Galaxy has a strong testing culture to ensure quality; the community’s dedication to testing is evident from thousands of automated tests, multiple testing frameworks and libraries, elaborate testing infrastructure, as well as formal testing policies and procedures applied to all stages of application development and system deployment. Galaxy uses numerous types of tests: unit-tests, tool-tests, framework-tests, selenium-tests, API tests, integration tests, performance tests, frontend and backend and more. Each major Galaxy release goes through formal release testing. The testing process takes several weeks. Once any discovered bugs or issues have been addressed, the new release is deployed to UseGalaxy.org, followed by extensive testing by the broader Galaxy team. Only after any issues have been resolved is the new release formally announced.

Galaxy resources, from the interface to training materials, are built by a combination of professional staff members in research, core services for institutes or core services for national informatics infrastructures; researchers contributing significant amounts of time into Galaxy as part of their more applied research; and scientists contributing short-term support, such as for specific use cases or to deliver training.
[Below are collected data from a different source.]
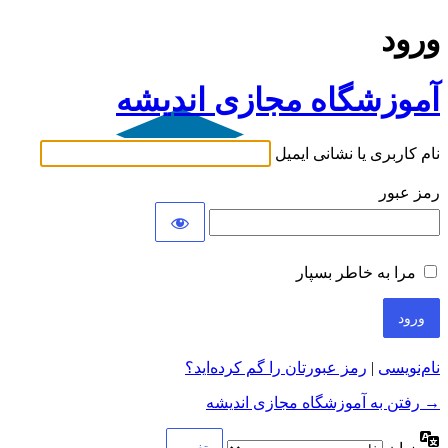
ورود
آموزشگاه مجازی اندیشه
نام کاربری یا نشانی ایمیل
رمز عبور
مرا به خاطر بسپار
نام‌نویسی
|
رمز عبورتان را گم کرده‌اید؟
→ رفتن به آموزشگاه مجازی اندیشه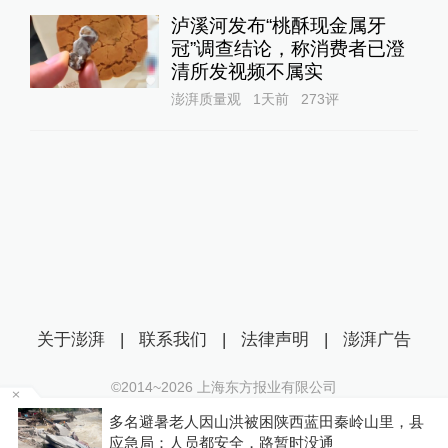
泸溪河发布“桃酥现金属牙
冠”调查结论，称消费者已澄
清所发视频不属实
澎湃质量观
1天前
273
评
关于澎湃
|
联系我们
|
法律声明
|
澎湃广告
©2014~
2026
上海东方报业有限公司
沪ICP证：沪B2-20170116 | 沪ICP备14003370号
事
多名避暑老人因山洪被困陕西蓝田秦岭山里，县
互联网新闻信息服务许可证：31120170006
应急局：人员都安全，路暂时没通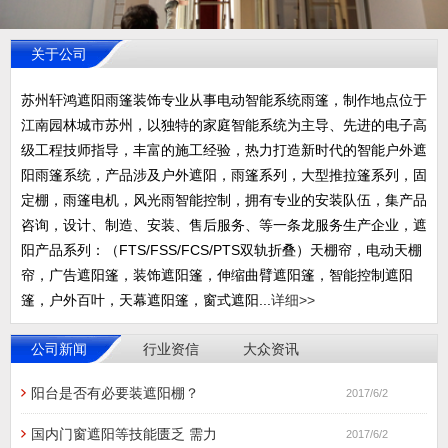
关于公司
苏州轩鸿遮阳雨篷装饰专业从事电动智能系统雨篷，制作地点位于
江南园林城市苏州，以独特的家庭智能系统为主导、先进的电子高
级工程技师指导，丰富的施工经验，热力打造新时代的智能户外遮
阳雨篷系统，产品涉及户外遮阳，雨篷系列，大型推拉篷系列，固
定棚，雨篷电机，风光雨智能控制，拥有专业的安装队伍，集产品
咨询，设计、制造、安装、售后服务、等一条龙服务生产企业，遮
阳产品系列：（FTS/FSS/FCS/PTS双轨折叠）天棚帘，电动天棚
帘，广告遮阳篷，装饰遮阳篷，伸缩曲臂遮阳篷，智能控制遮阳
篷，户外百叶，天幕遮阳篷，窗式遮阳...
详细>>
公司新闻
行业资信
大众资讯
阳台是否有必要装遮阳棚？
2017/6/2
国内门窗遮阳等技能匮乏 需力
2017/6/2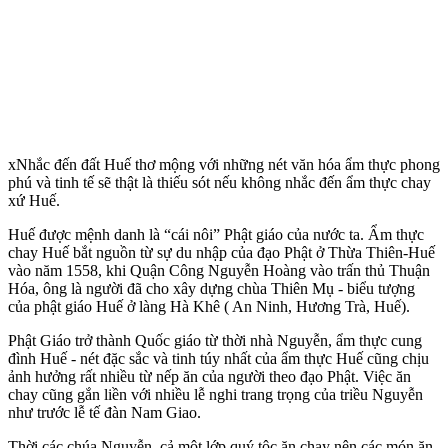
xNhắc đến đất Huế thơ mộng với những nét văn hóa ẩm thực phong
phú và tinh tế sẽ thật là thiếu sót nếu không nhắc đến ẩm thực chay
xứ Huế.
Huế được mệnh danh là “cái nôi” Phật giáo của nước ta. Ẩm thực
chay Huế bắt nguồn từ sự du nhập của đạo Phật ở Thừa Thiên-Huế
vào năm 1558, khi Quận Công Nguyễn Hoàng vào trấn thủ Thuận
Hóa, ông là người đã cho xây dựng chùa Thiên Mụ - biểu tượng
của phật giáo Huế ở làng Hà Khê ( An Ninh, Hương Trà, Huế).
Phật Giáo trở thành Quốc giáo từ thời nhà Nguyễn, ẩm thực cung
đình Huế - nét đặc sắc và tinh túy nhất của ẩm thực Huế cũng chịu
ảnh hưởng rất nhiều từ nếp ăn của người theo đạo Phật. Việc ăn
chay cũng gắn liền với nhiều lễ nghi trang trọng của triều Nguyễn
như trước lễ tế đàn Nam Giao.
Thời các chúa Nguyễn, cả một lớp quý tộc ăn chay nên các món ăn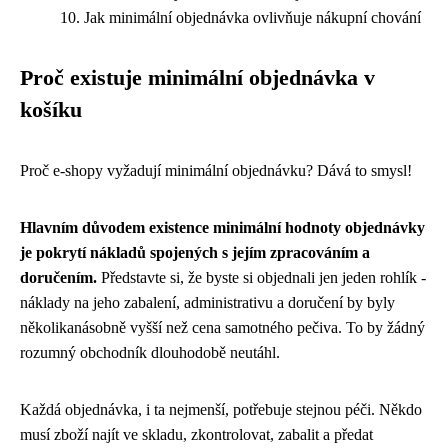
Jak minimální objednávka ovlivňuje nákupní chování
Proč existuje minimální objednávka v
košíku
Proč e-shopy vyžadují minimální objednávku? Dává to smysl!
Hlavním důvodem existence minimální hodnoty objednávky
je pokrytí nákladů spojených s jejím zpracováním a
doručením.
Představte si, že byste si objednali jen jeden rohlík -
náklady na jeho zabalení, administrativu a doručení by byly
několikanásobně vyšší než cena samotného pečiva. To by žádný
rozumný obchodník dlouhodobě neutáhl.
Každá objednávka, i ta nejmenší, potřebuje stejnou péči. Někdo
musí zboží najít ve skladu, zkontrolovat, zabalit a předat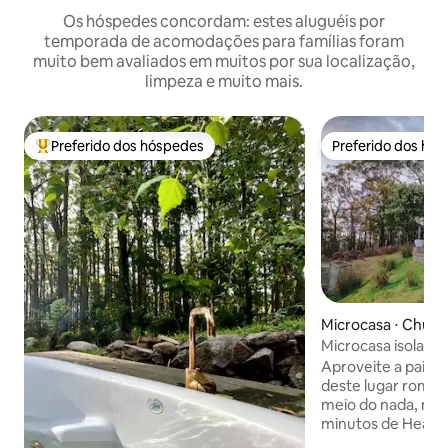
Os hóspedes concordam: estes aluguéis por
temporada de acomodações para famílias foram
muito bem avaliados em muitos por sua localização,
limpeza e muito mais.
Preferido dos hóspedes
Preferido dos hó
Entre os melhores preferidos dos hóspedes
Preferido dos hó
Microcasa ⋅ Chum
Microcasa isolada
com banheira no 
Aproveite a pais
deste lugar român
meio do nada, mas 
minutos de Healesville. Cerc
natureza, nossa p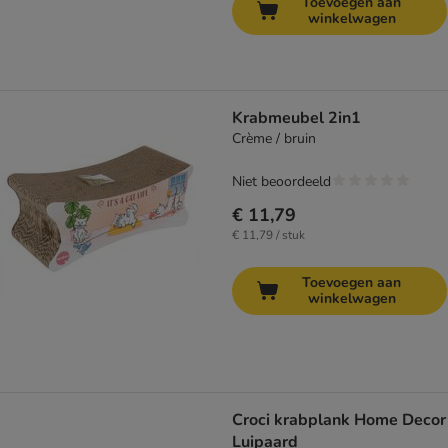
Toevoegen aan
winkelwagen
Krabmeubel 2in1
Crème / bruin
Niet beoordeeld
€ 11,79
€ 11,79 / stuk
Toevoegen aan
winkelwagen
Croci krabplank Home Decor
Luipaard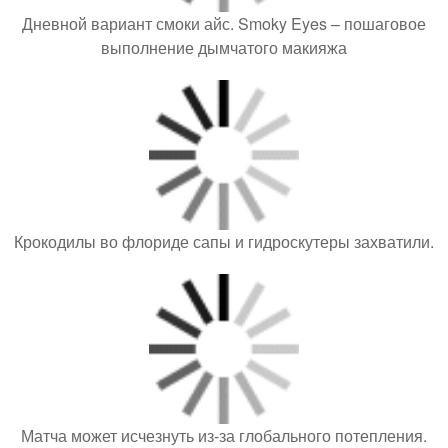
Дневной вариант смоки айс. Smoky Eyes – пошаговое
выполнение дымчатого макияжа
Крокодилы во флориде сапы и гидроскутеры захватили.
Матча может исчезнуть из-за глобального потепления.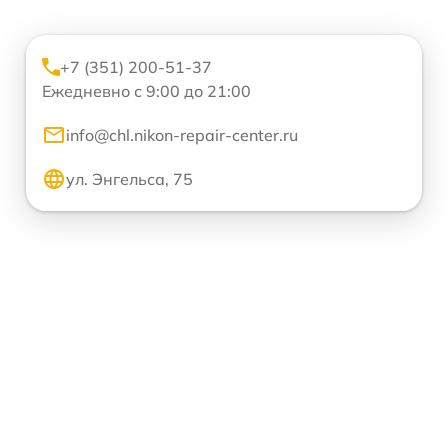
+7 (351) 200-51-37
Ежедневно с 9:00 до 21:00
info@chl.nikon-repair-center.ru
ул. Энгельса, 75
These individuals collectively are part of the Galaxy community, which is roughly divided into Working Groups and Special Interest Groups. Working Groups (https://galaxyproject.org/community/wg/) include: Systems, Backend, User Interface/User Experience, Testing and Hardening, Workflows and Outreach. Special Interest Groups range from scientific communities of practice (e.g., Single-cell, Microbiology, Digital Humanities, Ecology, Climate) to regional communities (e.g., India, Czech) to Service (Small Scale Admins, Support) (https://galaxyproject.org/community/sig/). These groups work together to develop the Galaxy interface in line with user needs. While the use of Galaxy is unrestricted, it results from a distributed funding model (See Misconception #9) that supports both part-time and full-time staff, in addition to voluntary community contributions.

A particular effort is made within Galaxy to onboard and train new contributors, thereby ensuring quality in future developments and responsiveness to user needs (https://galaxyproject.org/community/contributing/, training-material). The Testing and Hardening Working Group also helps new contributors create tests for their contributions.

Together, this structure allows both short-term and part-time community members to contribute alongside the full-time, professional staff. The Galaxy Community has held an annual conference since 2010, with an average of over 200 participants (https://galaxyproject.org/gcc/#conferences). Additionally, its training materials have been contributed by over 400 scientists (https://training.galaxyproject.org/training-material/stats/).

8. “It’s open source, so the documentation and support must be poor.”—Principal Investigators

“The Galaxy project is extensively documented, with live support and training.”—Software developers

Research software is, in general, rarely well-documented outside of IT fields [29]. Such fields are full of ‘dead’ software, which is published once and unsupported [27,29]. In contrast, within the Galaxy community, there are genuine, conscientious individuals on the other end of bug reports, forums, GitHub repositories and chat spaces who are committed to supporting Galaxy users. The Galaxy community achieves excellence in documentation and user support through a combination of documentation standards, documentation automation, an active support team and extensive synchronous and asynchronous training materials and delivery.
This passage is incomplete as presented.